好きな相手がいる。
 いつから好きなのか。そう聞かれても、わからない。
 何よりも、とルルーシュはため息をついた。
「男なんだよな、俺もあいつも」
 もっとも『それがどうした』と笑い飛ばしてもいいのではないだろうか。少なくとも、自分の親しくしている者達――約一名、うるさそうな人物の顔は思い浮かぶが――は、その程度では驚きもしないだろう。それどころか、逆に納得してくれるような気もする。
「でも、好きなんだよな」
 いつでも側にいてくれた。
 何よりも、自分のことを優先してくれた。
 家族の誰よりも側にいてくれた相手に恋情を抱いたのは当然のことではないだろうか。
 しかし、と思う。
 同じように側にいたからこそ、彼にとって見れば自分はただの《弟》としか思えないのではないか。
「でも……キスだけなら、何度もしているんだよな」
 大人のキスだってもう指の数などでは数えられないくらいしている。
 それでも、不安が消えないのはどうしてなのだろうか。
「ただのごまかしだとは思えないし……」
 なら、何なのだろうか。本人に確かめればいいのかもしれないが、絶対にはぐらかされるに決まっている。

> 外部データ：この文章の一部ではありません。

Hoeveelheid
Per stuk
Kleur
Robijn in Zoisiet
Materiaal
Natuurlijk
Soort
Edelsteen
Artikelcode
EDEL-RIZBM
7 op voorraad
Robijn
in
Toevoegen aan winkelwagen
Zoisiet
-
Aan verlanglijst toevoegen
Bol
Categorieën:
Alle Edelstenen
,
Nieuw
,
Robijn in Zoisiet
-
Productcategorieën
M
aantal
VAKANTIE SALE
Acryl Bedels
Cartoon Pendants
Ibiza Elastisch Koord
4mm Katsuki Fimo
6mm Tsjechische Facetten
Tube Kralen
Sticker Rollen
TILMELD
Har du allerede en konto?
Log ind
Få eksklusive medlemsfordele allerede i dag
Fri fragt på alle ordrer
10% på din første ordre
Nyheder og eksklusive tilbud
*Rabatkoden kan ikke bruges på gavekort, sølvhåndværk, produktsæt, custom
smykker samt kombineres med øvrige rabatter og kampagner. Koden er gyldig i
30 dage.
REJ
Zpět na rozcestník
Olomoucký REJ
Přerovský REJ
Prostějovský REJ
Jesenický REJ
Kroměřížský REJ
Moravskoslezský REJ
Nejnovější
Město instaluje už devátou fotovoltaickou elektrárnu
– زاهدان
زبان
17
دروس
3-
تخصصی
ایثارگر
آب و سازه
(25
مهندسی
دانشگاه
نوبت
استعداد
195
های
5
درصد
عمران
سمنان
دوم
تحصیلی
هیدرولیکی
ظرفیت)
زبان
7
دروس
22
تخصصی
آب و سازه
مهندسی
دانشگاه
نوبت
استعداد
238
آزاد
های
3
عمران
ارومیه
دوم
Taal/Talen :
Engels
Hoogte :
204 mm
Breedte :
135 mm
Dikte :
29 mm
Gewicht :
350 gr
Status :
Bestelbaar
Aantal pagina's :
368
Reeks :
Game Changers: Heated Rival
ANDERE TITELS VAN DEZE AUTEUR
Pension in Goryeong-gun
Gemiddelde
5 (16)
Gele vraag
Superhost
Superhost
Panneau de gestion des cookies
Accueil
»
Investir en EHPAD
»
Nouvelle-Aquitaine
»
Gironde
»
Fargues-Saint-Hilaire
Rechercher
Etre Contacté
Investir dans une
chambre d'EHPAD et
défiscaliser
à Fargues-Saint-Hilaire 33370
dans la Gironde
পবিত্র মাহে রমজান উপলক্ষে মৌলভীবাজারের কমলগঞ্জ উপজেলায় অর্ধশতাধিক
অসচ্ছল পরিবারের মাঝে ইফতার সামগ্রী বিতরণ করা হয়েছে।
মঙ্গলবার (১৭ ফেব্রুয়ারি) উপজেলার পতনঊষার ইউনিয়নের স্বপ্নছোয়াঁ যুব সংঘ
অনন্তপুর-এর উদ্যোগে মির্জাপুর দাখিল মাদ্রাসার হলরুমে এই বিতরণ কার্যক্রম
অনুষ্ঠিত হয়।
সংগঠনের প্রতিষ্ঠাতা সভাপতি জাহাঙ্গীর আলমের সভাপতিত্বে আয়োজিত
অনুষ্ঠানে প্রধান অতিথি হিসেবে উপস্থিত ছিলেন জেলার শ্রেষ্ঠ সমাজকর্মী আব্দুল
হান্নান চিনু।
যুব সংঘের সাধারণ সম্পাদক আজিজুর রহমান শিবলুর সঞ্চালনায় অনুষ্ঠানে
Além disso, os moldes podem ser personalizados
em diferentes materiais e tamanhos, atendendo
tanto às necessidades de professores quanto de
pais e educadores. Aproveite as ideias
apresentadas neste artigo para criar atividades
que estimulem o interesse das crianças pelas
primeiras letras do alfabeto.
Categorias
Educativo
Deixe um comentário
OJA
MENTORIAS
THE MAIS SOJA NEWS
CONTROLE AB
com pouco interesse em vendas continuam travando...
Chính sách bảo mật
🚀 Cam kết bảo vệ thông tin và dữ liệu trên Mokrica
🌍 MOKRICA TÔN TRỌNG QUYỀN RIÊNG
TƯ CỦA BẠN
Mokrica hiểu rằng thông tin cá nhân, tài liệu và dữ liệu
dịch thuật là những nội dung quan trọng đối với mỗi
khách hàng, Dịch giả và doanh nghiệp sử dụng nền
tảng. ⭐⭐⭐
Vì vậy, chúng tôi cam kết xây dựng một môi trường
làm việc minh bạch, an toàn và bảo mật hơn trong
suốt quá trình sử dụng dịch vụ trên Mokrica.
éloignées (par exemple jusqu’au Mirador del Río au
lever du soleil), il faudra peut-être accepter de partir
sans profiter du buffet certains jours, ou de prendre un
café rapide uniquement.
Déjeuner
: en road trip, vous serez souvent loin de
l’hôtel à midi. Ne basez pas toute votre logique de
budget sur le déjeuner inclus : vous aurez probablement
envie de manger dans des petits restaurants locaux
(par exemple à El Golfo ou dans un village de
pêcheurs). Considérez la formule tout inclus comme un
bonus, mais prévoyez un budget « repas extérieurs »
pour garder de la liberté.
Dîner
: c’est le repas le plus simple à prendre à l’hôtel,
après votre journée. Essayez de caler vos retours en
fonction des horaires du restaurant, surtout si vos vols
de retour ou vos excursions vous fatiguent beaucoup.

「……だからといって……迂闊な人間に相談するわけにはいかないしな」
 特に、二番目の兄には何があっても相談はしない。相談すれば、絶対に後でからかいの種にされるに決まっているのだ。
 かといって、三番目の兄も信用は出来ない。相談には乗ってもらえるだろうが、その後、何を広められるかわかったものではないのだ。その結果、スザクに被害が及んでは困る。
 何よりも、とルルーシュはまたため息をついた。
 クロヴィスは『片思いなんてしたことがないよ』と平然と言い切れる相手なのだ。自分の気持ちをどこまで理解してくれるかわかったものではない。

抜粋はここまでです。